Cas12a and Cas9 nucleases and their DNA cleavage positions

Cas9 requires two RNA molecules to cut DNA while Cas12a needs one. The proteins also cut DNA at different places, offering researchers more options when selecting an editing site. Cas9 cuts both strands in a DNA molecule at the same position, leaving behind blunt ends. Cas12a leaves one strand longer than the other, creating sticky ends. The sticky ends have different properties than blunt ends during non-homologous end joining or homologous repair of DNA, which confers certain advantages to Cas12a when attempting gene insertions, compared to Cas9. Although the CRISPR-Cas9 system can efficiently disable genes, it is challenging to insert genes or generate a knock-in.

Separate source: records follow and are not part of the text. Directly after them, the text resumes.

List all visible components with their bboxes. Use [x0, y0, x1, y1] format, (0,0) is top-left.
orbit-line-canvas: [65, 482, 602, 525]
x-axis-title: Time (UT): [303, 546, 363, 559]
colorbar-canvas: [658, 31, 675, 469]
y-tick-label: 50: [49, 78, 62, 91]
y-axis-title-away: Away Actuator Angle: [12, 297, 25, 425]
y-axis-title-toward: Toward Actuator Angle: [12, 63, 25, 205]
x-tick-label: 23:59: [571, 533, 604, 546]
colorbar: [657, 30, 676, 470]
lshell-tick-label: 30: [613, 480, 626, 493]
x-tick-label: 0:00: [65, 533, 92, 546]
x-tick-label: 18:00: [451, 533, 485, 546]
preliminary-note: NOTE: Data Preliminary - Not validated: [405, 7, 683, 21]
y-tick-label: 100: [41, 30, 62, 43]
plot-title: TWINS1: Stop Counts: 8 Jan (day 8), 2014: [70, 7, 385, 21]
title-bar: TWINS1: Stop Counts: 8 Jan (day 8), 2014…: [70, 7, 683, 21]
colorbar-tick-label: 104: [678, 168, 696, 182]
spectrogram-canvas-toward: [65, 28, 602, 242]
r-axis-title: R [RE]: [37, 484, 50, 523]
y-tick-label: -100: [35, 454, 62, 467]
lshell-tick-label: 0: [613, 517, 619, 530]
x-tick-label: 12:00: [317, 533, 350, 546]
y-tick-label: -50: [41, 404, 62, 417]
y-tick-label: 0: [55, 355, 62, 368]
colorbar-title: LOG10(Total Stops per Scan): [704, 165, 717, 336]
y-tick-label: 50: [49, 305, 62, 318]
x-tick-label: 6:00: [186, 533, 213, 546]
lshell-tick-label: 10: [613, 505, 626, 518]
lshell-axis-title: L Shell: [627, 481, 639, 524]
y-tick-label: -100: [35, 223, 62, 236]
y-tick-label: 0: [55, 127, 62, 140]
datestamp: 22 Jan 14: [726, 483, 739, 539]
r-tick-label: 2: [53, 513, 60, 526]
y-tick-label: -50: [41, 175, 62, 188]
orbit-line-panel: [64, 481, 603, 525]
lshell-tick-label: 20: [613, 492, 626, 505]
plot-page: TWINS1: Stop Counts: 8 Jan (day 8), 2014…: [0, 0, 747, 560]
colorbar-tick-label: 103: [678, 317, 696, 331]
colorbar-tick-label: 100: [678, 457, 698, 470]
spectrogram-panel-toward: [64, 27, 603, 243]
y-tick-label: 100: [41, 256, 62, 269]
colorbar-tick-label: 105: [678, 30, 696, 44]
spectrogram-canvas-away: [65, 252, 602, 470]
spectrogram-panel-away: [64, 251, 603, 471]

Cas12a lacks tracrRNA, utilizes a T-rich PAM and cleaves DNA via a staggered DNA DSB.

In summary, important differences between Cas12a and Cas9 systems are that Cas12a:
- Recognizes different PAMs, enabling new targeting possibilities.
- Creates 4-5 nt long sticky ends, instead of blunt ends produced by Cas9, enhancing the efficiency of genetic insertions and specificity during NHEJ or HDR.
- Cuts target DNA further away from PAM, further away from the Cas9 cutting site, enabling new possibilities for cleaving the DNA.

| Feature | Cas9 | Cas12a |
|---|---|---|
| Structure | Two RNA required (Or 1 fusion transcript (crRNA+tracrRNA=sgRNA) | One crRNA required |
| Cutting mechanism | Blunt end cuts | Staggered end cuts |
| Cutting site | Proximal to recognition site | Distal from recognition site |
| Target sites | G-rich PAM | T-rich PAM |

== Origin ==
Cas12 endonucleases ultimately likely evolved from the TnpB endonuclease of IS200/IS605-family transposons. TnpB, not yet "domesticated" into the CRISPR immune system, are themselves able to perform RNA-guided cleavage using a OmegaRNA template system.

== Tools ==

Multiple aspects influence target efficiency and specificity when using CRISPR, including guide RNA design. Many design models and CRISPR-Cas software tools for optimal design of guide RNA have been developed. These include SgRNA designer, CRISPR MultiTargeter, SSFinder. In addition, commercial antibodies are available for use to detect Cas12a protein.